__Task goal__
Go to the line with "ihre Relevanz erarbeiten, leise, konzentriert, fast" in the entries below and write out every line from there through the line with "nos locaux. Le", exactly and without pictures.

__Records for this exercise__
++++++++++++++++++++
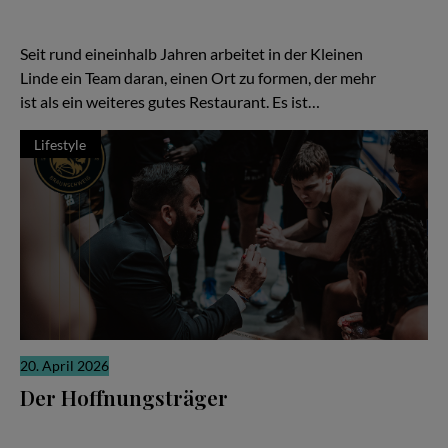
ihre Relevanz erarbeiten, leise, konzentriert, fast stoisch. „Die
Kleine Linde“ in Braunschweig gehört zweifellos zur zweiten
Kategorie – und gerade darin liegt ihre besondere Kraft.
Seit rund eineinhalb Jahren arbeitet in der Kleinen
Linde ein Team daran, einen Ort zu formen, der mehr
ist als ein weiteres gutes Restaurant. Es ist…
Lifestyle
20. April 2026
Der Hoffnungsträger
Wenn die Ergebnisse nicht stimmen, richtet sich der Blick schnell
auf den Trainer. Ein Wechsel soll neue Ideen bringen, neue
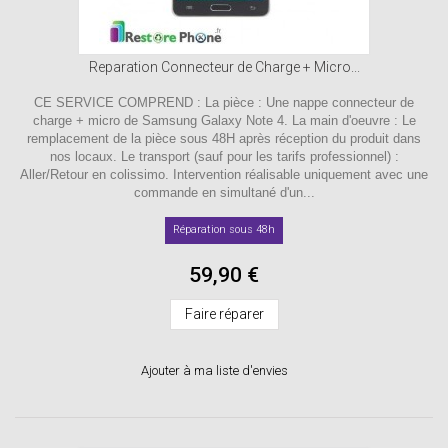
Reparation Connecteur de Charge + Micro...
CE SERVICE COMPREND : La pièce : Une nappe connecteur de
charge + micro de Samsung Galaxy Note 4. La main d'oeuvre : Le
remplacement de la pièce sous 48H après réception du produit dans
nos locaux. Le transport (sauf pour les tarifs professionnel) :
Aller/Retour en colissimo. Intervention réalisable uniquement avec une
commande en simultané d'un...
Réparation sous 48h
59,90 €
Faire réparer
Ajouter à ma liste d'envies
++++++++++++++++++++
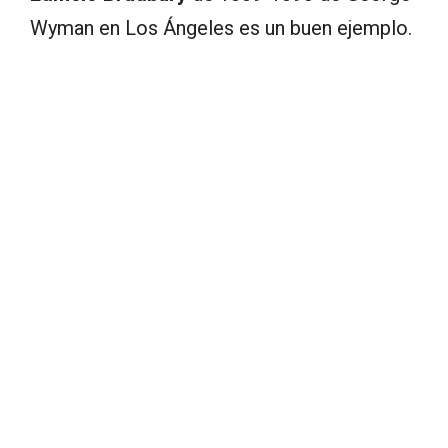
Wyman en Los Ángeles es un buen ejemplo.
++++++++++++++++++++
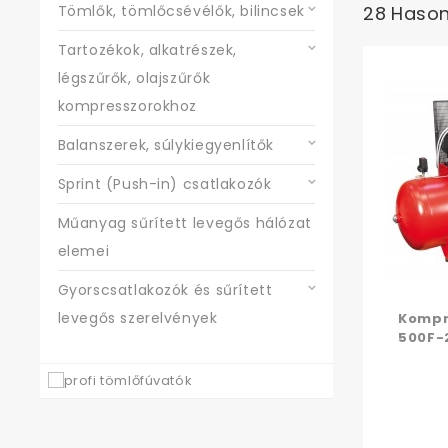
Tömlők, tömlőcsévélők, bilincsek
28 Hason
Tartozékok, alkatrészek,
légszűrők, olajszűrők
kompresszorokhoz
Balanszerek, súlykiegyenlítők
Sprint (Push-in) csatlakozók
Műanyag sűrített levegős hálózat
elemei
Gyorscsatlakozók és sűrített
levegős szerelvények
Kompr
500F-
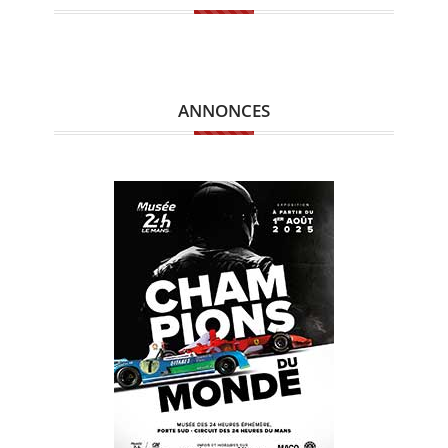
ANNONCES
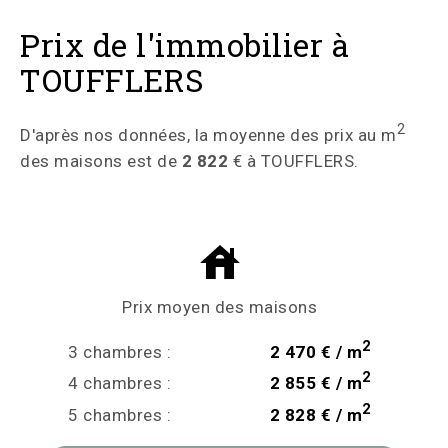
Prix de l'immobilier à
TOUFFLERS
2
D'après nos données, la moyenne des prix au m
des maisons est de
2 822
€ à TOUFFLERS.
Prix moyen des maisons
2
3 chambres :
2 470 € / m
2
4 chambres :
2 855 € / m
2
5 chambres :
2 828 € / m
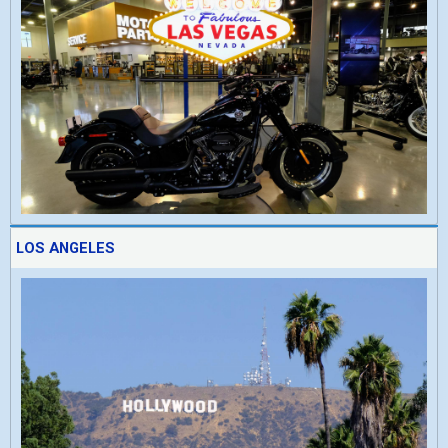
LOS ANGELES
++++++++++++++++++++
__Solution to the exercise__
ihre Relevanz erarbeiten, leise, konzentriert, fast stoisch. „Die
Kleine Linde“ in Braunschweig gehört zweifellos zur zweiten
Kategorie – und gerade darin liegt ihre besondere Kraft.
Seit rund eineinhalb Jahren arbeitet in der Kleinen
Linde ein Team daran, einen Ort zu formen, der mehr
ist als ein weiteres gutes Restaurant. Es ist…
Lifestyle
20. April 2026
Der Hoffnungsträger
Wenn die Ergebnisse nicht stimmen, richtet sich der Blick schnell
auf den Trainer. Ein Wechsel soll neue Ideen bringen, neue
Reparation Connecteur de Charge + Micro...
CE SERVICE COMPREND : La pièce : Une nappe connecteur de
charge + micro de Samsung Galaxy Note 4. La main d'oeuvre : Le
remplacement de la pièce sous 48H après réception du produit dans
nos locaux. Le transport (sauf pour les tarifs professionnel) :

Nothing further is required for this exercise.